The task:
Set the listing down again in full, word for word, with the pictures left out.
___ Provided records ___
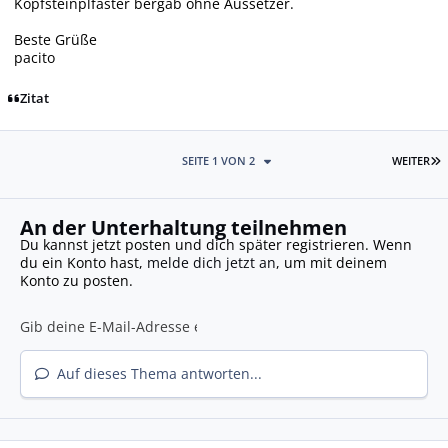
Kopfsteinplfaster bergab ohne Aussetzer.
Beste Grüße
pacito
Zitat
L
SEITE 1 VON 2
WEITER
An der Unterhaltung teilnehmen
Du kannst jetzt posten und dich später registrieren. Wenn
du ein Konto hast,
melde dich jetzt an
, um mit deinem
Konto zu posten.
Auf dieses Thema antworten...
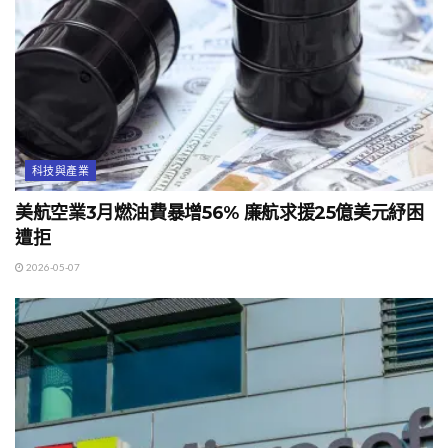
科技與產業
美航空業3月燃油費暴增56% 廉航求援25億美元紓困
遭拒
2026-05-07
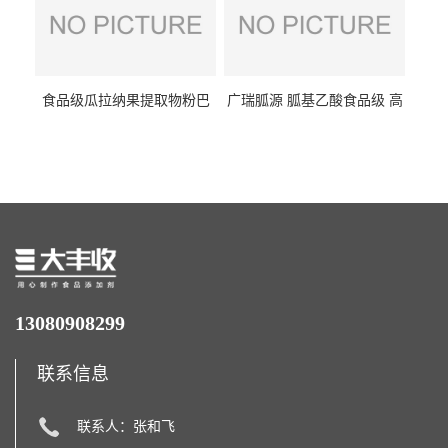
食品级瓜拉纳果提取物粉巴
广瑞胍源 胍基乙酸食品级 高
西瓜拉那咖啡因22%运动爆发
含量 营养增补强化氨基酸
力补充剂
13080908299
联系信息
联系人：张和飞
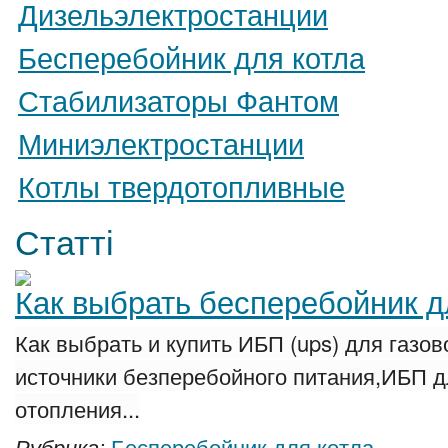
Дизельэлектростанции
Бесперебойник для котла
Стабилизаторы Фантом
Миниэлектростанции
Котлы твердотопливные
Статті
Как выбрать бесперебойник дл
Как выбрать и купить ИБП (ups) для газов
источники безперебойного питания,ИБП д
отопления...
Бесперебойник для котла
___
Answer box:
Kopfsteinplfaster bergab ohne Aussetzer.
Beste Grüße
pacito
Zitat
L
SEITE 1 VON 2
WEITER
An der Unterhaltung teilnehmen
Du kannst jetzt posten und dich später registrieren. Wenn
du ein Konto hast,
melde dich jetzt an
, um mit deinem
Konto zu posten.
Auf dieses Thema antworten...
科技與產業
美航空業3月燃油費暴增56% 廉航求援25億美元紓困
遭拒
2026-05-07
食品级瓜拉纳果提取物粉巴
广瑞胍源 胍基乙酸食品级 高
西瓜拉那咖啡因22%运动爆发
含量 营养增补强化氨基酸
力补充剂
13080908299
联系信息
联系人：张和飞
Дизельэлектростанции
Бесперебойник для котла
Стабилизаторы Фантом
Миниэлектростанции
Котлы твердотопливные
Статті
Как выбрать бесперебойник дл
Как выбрать и купить ИБП (ups) для газов
источники безперебойного питания,ИБП д
отопления...
Бесперебойник для котла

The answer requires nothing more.